A diatonic scale is a collection of 7 notes with specific distances between them. In keeping with the minimalist approach to music theory, and moving from smaller pieces to larger pieces, I prefer to think of a scale as a collection of 7 chords. Each scale position can give us a chord, simply by stacking thirds from that position.

For example, we already know our Major Scale gives us a major triad across positions 1 -> 3 -> 5. But we can do this for each position.

Let’s take a look at the Universal Major Scale Shape. I’ve moved the root to G so the bassists can keep up with the extensions, as well to demonstrate that the root doesn’t change the shapes we’re discussing. What’s true for C Major is true for G Major. Guitarists will of course shift the upper rows as they dip into the top two strings.

The primary scale tones occur across three strings in this shape, however to play each chord in the scale we need to tie in some extensions.

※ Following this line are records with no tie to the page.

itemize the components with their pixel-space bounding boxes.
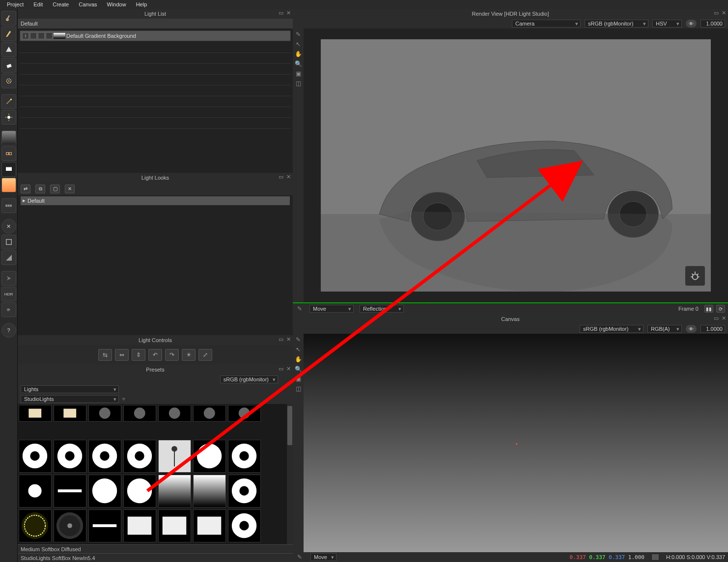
preset-thumb-ring-pink[interactable]	[54, 440, 86, 473]
preset-thumb-grad-top[interactable]	[158, 475, 191, 508]
tool-close-icon[interactable]: ✕	[1, 219, 16, 234]
preset-thumb-ring-black[interactable]	[228, 509, 261, 542]
pause-icon[interactable]: ▮▮	[704, 305, 713, 313]
exposure-field[interactable]: 1.0000	[700, 20, 725, 27]
crop-icon[interactable]: ◫	[294, 80, 302, 87]
undock-icon[interactable]: ▭	[279, 174, 283, 180]
tool-shape-icon[interactable]	[1, 42, 16, 57]
tool-help-icon[interactable]: ?	[1, 323, 16, 338]
flip-h-icon[interactable]: ⇆	[98, 349, 112, 361]
fit-icon[interactable]: ▣	[294, 375, 302, 383]
looks-add-icon[interactable]: ⇄	[21, 185, 30, 193]
camera-dropdown[interactable]: Camera	[512, 20, 581, 27]
menu-project[interactable]: Project	[2, 1, 28, 7]
undock-icon[interactable]: ▭	[714, 315, 719, 321]
tool-wand-icon[interactable]	[1, 94, 16, 109]
look-item-default[interactable]: ▸Default	[21, 196, 290, 205]
preset-thumb-beauty1[interactable]	[54, 509, 86, 542]
render-colorspace-dropdown[interactable]: sRGB (rgbMonitor)	[585, 20, 648, 27]
hand-icon[interactable]: ✋	[294, 355, 302, 363]
preset-thumb-circle-cool2[interactable]	[158, 405, 191, 422]
tool-screen-icon[interactable]	[1, 162, 16, 177]
preset-thumb-ring-amber[interactable]	[123, 440, 156, 473]
light-list-group[interactable]: Default	[18, 19, 293, 28]
zoom-icon[interactable]: 🔍	[294, 60, 302, 68]
center-v-icon[interactable]: ⇕	[132, 349, 145, 361]
tool-fill-icon[interactable]	[1, 250, 16, 265]
exposure-toggle-icon[interactable]: 👁	[686, 20, 697, 27]
canvas-mode-dropdown[interactable]: RGB(A)	[647, 325, 682, 333]
close-icon[interactable]: ✕	[286, 174, 291, 180]
tool-eraser-icon[interactable]	[1, 58, 16, 73]
hand-icon[interactable]: ✋	[294, 50, 302, 58]
preset-thumb-grid-panel[interactable]	[158, 509, 191, 542]
tool-crosshair-icon[interactable]	[1, 74, 16, 88]
tool-arrow-icon[interactable]	[1, 271, 16, 286]
menu-create[interactable]: Create	[48, 1, 74, 7]
preset-thumb-ring-glow[interactable]	[228, 475, 261, 508]
pointer-icon[interactable]: ↖	[294, 346, 302, 353]
presets-colorspace-dropdown[interactable]: sRGB (rgbMonitor)	[220, 375, 278, 383]
tool-warm-icon[interactable]	[1, 178, 16, 192]
close-icon[interactable]: ✕	[286, 10, 291, 16]
preset-thumb-disc-soft[interactable]	[88, 475, 121, 508]
preset-thumb-disc-big[interactable]	[123, 475, 156, 508]
move-mode-dropdown[interactable]: Move	[309, 305, 354, 313]
preset-thumb-bar[interactable]	[54, 475, 86, 508]
scale-icon[interactable]: ⤢	[198, 349, 212, 361]
menu-help[interactable]: Help	[131, 1, 152, 7]
tool-blocks-icon[interactable]	[1, 198, 16, 213]
canvas-exposure-toggle-icon[interactable]: 👁	[686, 325, 697, 333]
preset-thumb-circle-soft[interactable]	[228, 405, 261, 422]
lock-icon[interactable]	[46, 32, 53, 39]
close-icon[interactable]: ✕	[722, 315, 726, 321]
close-icon[interactable]: ✕	[722, 10, 726, 16]
menu-canvas[interactable]: Canvas	[74, 1, 102, 7]
pick-mode-dropdown[interactable]: Reflection	[360, 305, 404, 313]
render-mode-dropdown[interactable]: HSV	[652, 20, 682, 27]
preset-thumb-circle-white[interactable]	[123, 405, 156, 422]
tool-pencil-icon[interactable]	[1, 27, 16, 41]
preset-thumb-circle-blur[interactable]	[193, 405, 226, 422]
presets-library-dropdown[interactable]: StudioLights	[21, 395, 119, 403]
canvas-exposure-field[interactable]: 1.0000	[700, 325, 725, 333]
render-viewport[interactable]	[304, 28, 728, 302]
canvas-move-dropdown[interactable]: Move	[310, 553, 336, 561]
menu-window[interactable]: Window	[102, 1, 131, 7]
close-icon[interactable]: ✕	[286, 366, 291, 372]
preset-thumb-rect-warm2[interactable]	[54, 405, 86, 422]
preset-thumb-rect-warm[interactable]	[19, 405, 52, 422]
brush-mode-icon[interactable]: ✎	[296, 305, 304, 313]
tool-gradient-icon[interactable]	[1, 131, 16, 145]
tool-hdr-refresh-icon[interactable]: ⟳	[1, 302, 16, 317]
preset-thumb-ring-orange[interactable]	[88, 440, 121, 473]
preset-thumb-stand[interactable]	[158, 440, 191, 473]
brush-mode-icon[interactable]: ✎	[296, 553, 304, 561]
mute-icon[interactable]	[30, 32, 37, 39]
preset-thumb-soft-wide[interactable]	[193, 509, 226, 542]
rotate-ccw-icon[interactable]: ↶	[148, 349, 162, 361]
solo-icon[interactable]	[38, 32, 45, 39]
refresh-icon[interactable]: ⟳	[716, 305, 725, 313]
fit-icon[interactable]: ▣	[294, 70, 302, 78]
looks-delete-icon[interactable]: ✕	[65, 185, 75, 193]
crop-icon[interactable]: ◫	[294, 385, 302, 393]
tool-frame-icon[interactable]	[1, 235, 16, 249]
preset-scrollbar[interactable]	[287, 404, 293, 544]
undock-icon[interactable]: ▭	[279, 10, 283, 16]
favorite-icon[interactable]: ♥	[122, 396, 125, 402]
preset-thumb-grad-v[interactable]	[193, 475, 226, 508]
zoom-icon[interactable]: 🔍	[294, 365, 302, 373]
tool-hdr-icon[interactable]: HDR	[1, 287, 16, 301]
preset-thumb-disc[interactable]	[193, 440, 226, 473]
tool-brush-icon[interactable]	[1, 11, 16, 26]
info-icon[interactable]: i	[22, 32, 29, 39]
preset-thumb-ring-white[interactable]	[228, 440, 261, 473]
rotate-cw-icon[interactable]: ↷	[165, 349, 179, 361]
undock-icon[interactable]: ▭	[714, 10, 719, 16]
tool-filmstrip-icon[interactable]	[1, 146, 16, 161]
brightness-icon[interactable]: ☀	[182, 349, 196, 361]
preset-thumb-square[interactable]	[123, 509, 156, 542]
environment-sun-icon[interactable]	[685, 266, 705, 286]
pointer-icon[interactable]: ↖	[294, 40, 302, 48]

Remember that the 9th is the 2nd from the next octave, the 10th is the 3rd, etc.

Chord Positions within a scale:

I Chord1, 3, 5
II Chord2, 4, 6
III Chord3, 5, 7
IV Chord4, 6, 8
V Chord5, 7, 9
VI Chord6, 8, 10
VII Chord7, 9, 11

This shows us we have 7 chords for each scale. 3 major, 3 minor, and 1 diminished (the VII chord). The Pentatonic Scale can be created from what’s left, the “black keys” in the scale, or it can be begun from any position. The Pentatonic version of any scale, is that scale with the tri-tone removed. In Natural Minor, we have the tri-tone at 2 and 6. In the Natural Major scale, we have the tri-tone between 7 and 4. Once we get to modes, experiment with making pentatonic modes by identifying and removing the tri-tone.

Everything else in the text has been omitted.